Released in 1974 on ECM Records
Recorded on June 28 and September 12, 1973 at Different Fur Music in San Francisco, California
For awhile I thought the abstract grooves, cosmic atmospheres, telepathic communication and open-ended structures of Herbie Hancock’s Mwandishi band ended with Sextant in 1973, but I’ve been excited to discover projects from other band members like Bennie Maupin, Eddie Henderson, and Julian Priester carrying on the Mwandishi spirit. For Love, Love, Julian Priester brought over Mwandishi synthesizer-guru Pat Gleeson for some futuristic sounds on his Arp 2600 and behind the mixing board.
The album begins with a prologue of swirling improvised ambience; a wash of flutes piano splashes, upright bass and percussion. Eventually the off-kilter drum and electric bass groove of the title track emerges from the ether. The groove is in a 15/8 time signature (Similarly to Mwandishi’s “Ostinato (Suite for Angela)”) and persists hypnotically for the next 17+ minutes, with dense atmospheres swirling and mutating around it. Immediately one begins to hear the spacey experimentation brought by Pat Gleeson, from the light phaser effects on the hi-hats to the alien-sounding harmonization on the heavily processed horns (or is it guitars? or synth?). Despite retaining the same groove for so long, Side A goes many places and never gets boring. It feels like an exploratory adventure on another planet through its ever-evolving textures: wailing guitar solos, reverbed trombones, wah trumpet solos, panned synth sounds enveloping everything and then fading away, congas creating thick webs of polyrhythms over the groove…the adventure goes on and on until the density recedes and the rhythm section is left alone to recede back into the ether.
Side B starts with the mysterious and open “Images”, the freest, loosest track on the album. After some watery improvisation a light groove forms that feels somewhat tropical with its breezy flutes, while still retaining the spacey, alien quality of the album. This light groove quickly evaporates into chaos again that condenses into a much more shadowy groove that could fit right at home on Bitches Brew.
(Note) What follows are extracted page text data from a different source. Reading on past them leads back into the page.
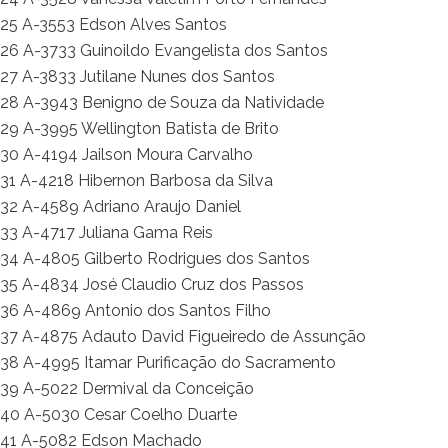
25 A-3553 Edson Alves Santos
26 A-3733 Guinoildo Evangelista dos Santos
27 A-3833 Jutilane Nunes dos Santos
28 A-3943 Benigno de Souza da Natividade
29 A-3995 Wellington Batista de Brito
30 A-4194 Jailson Moura Carvalho
31 A-4218 Hibernon Barbosa da Silva
32 A-4589 Adriano Araujo Daniel
33 A-4717 Juliana Gama Reis
34 A-4805 Gilberto Rodrigues dos Santos
35 A-4834 José Claudio Cruz dos Passos
36 A-4869 Antonio dos Santos Filho
37 A-4875 Adauto David Figueiredo de Assunção
38 A-4995 Itamar Purificação do Sacramento
39 A-5022 Dermival da Conceição
40 A-5030 Cesar Coelho Duarte
41 A-5082 Edson Machado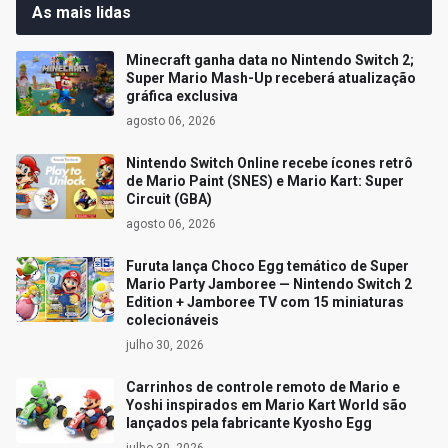
As mais lidas
Minecraft ganha data no Nintendo Switch 2;
Super Mario Mash-Up receberá atualização
gráfica exclusiva
agosto 06, 2026
Nintendo Switch Online recebe ícones retrô
de Mario Paint (SNES) e Mario Kart: Super
Circuit (GBA)
agosto 06, 2026
Furuta lança Choco Egg temático de Super
Mario Party Jamboree — Nintendo Switch 2
Edition + Jamboree TV com 15 miniaturas
colecionáveis
julho 30, 2026
Carrinhos de controle remoto de Mario e
Yoshi inspirados em Mario Kart World são
lançados pela fabricante Kyosho Egg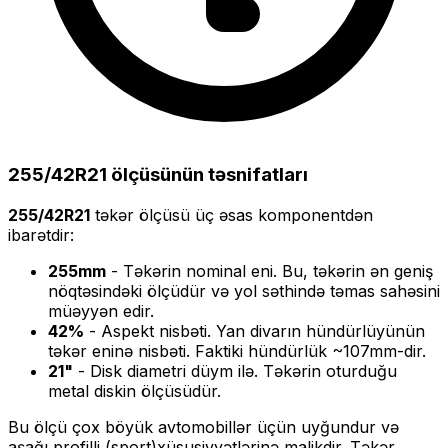
255/42R21
ölçüsünün təsnifatları
255/42R21
təkər ölçüsü üç əsas komponentdən
ibarətdir:
255
mm
- Təkərin nominal eni. Bu, təkərin ən geniş
nöqtəsindəki ölçüdür və yol səthində təmas sahəsini
müəyyən edir.
42
%
- Aspekt nisbəti. Yan divarın hündürlüyünün
təkər eninə nisbəti. Faktiki hündürlük ~
107
mm-dir.
21
"
- Disk diametri düym ilə. Təkərin oturduğu
metal diskin ölçüsüdür.
Bu ölçü
çox böyük
avtomobillər üçün uyğundur və
aşağı profilli (sport)
xüsusiyyətlərinə malikdir. Təkər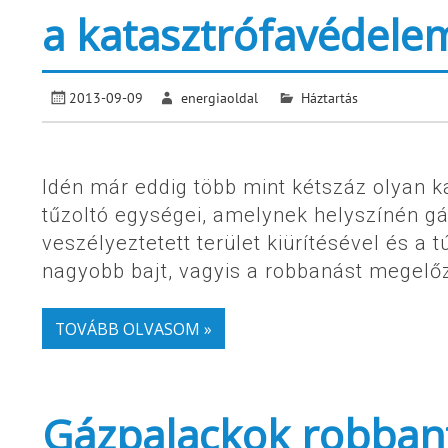
a katasztrófavédele
2013-09-09
energiaoldal
Háztartás
Idén már eddig több mint kétszáz olyan 
tűzoltó egységei, amelynek helyszínén gá
veszélyeztetett terület kiürítésével és a 
nagyobb bajt, vagyis a robbanást megelőz
TOVÁBB OLVASOM »
Gázpalackok robbant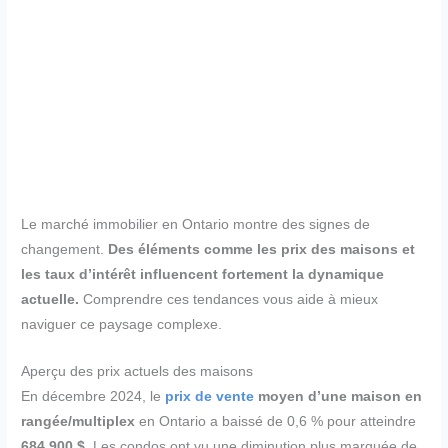
Le marché immobilier en Ontario montre des signes de
changement.
Des éléments comme les prix des maisons et
les taux d’intérêt influencent fortement la dynamique
actuelle.
Comprendre ces tendances vous aide à mieux
naviguer ce paysage complexe.
Aperçu des prix actuels des maisons
En décembre 2024, le
prix de vente
moyen d’une maison en
rangée/multiplex
en Ontario a baissé de 0,6 % pour atteindre
684 900 $
. Les condos ont vu une diminution plus marquée de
As Julian Priester starts his trombone solo, the intensity begins to grow under the surface; quietly chaotic synths and ominous piano chords become more entropic until the track explodes into utter wildness, culminating in a fiery solo from saxophonist Hadley Caliman. Synths and reverbs eventually swallow the track whole until it disappears entirely.
Album closer “Eternal Worlds” is held together by driving hard-bop swinging on drums and an anthemic melody created by the horns in unison. Julian shines through with a triumphant trombone solo riding the waves of the music. The song builds in intensity until the drums and bass settle into a furious samba rhythm topped off by a cathartic, sheets-of-sound piano solo from Bayeté Umbra Zindiko. The horns get pretty crazy as the reverb gets turned up and they transition from unison to polyphonic walls of sound, only to go back to their unison anthem sounding more triumphant than ever, riding it out to an epilogue of swirling ambience from whence it came.
I highly recommend this album to fans of the innovative and exploratory period of jazz fusion of the early 70’s, where electric instrumentation, funk rhythms, experimental production techniques, and spacey synthesizers met the improvisation, freedom, and uplifting soul of the spiritual jazz of the 60’s. Herbie Hancock’s Mwandishi trilogy, Miles Davis’ Bitches Brew, Weather Report’s first LP are good touchstones, but this album truly offers something unique.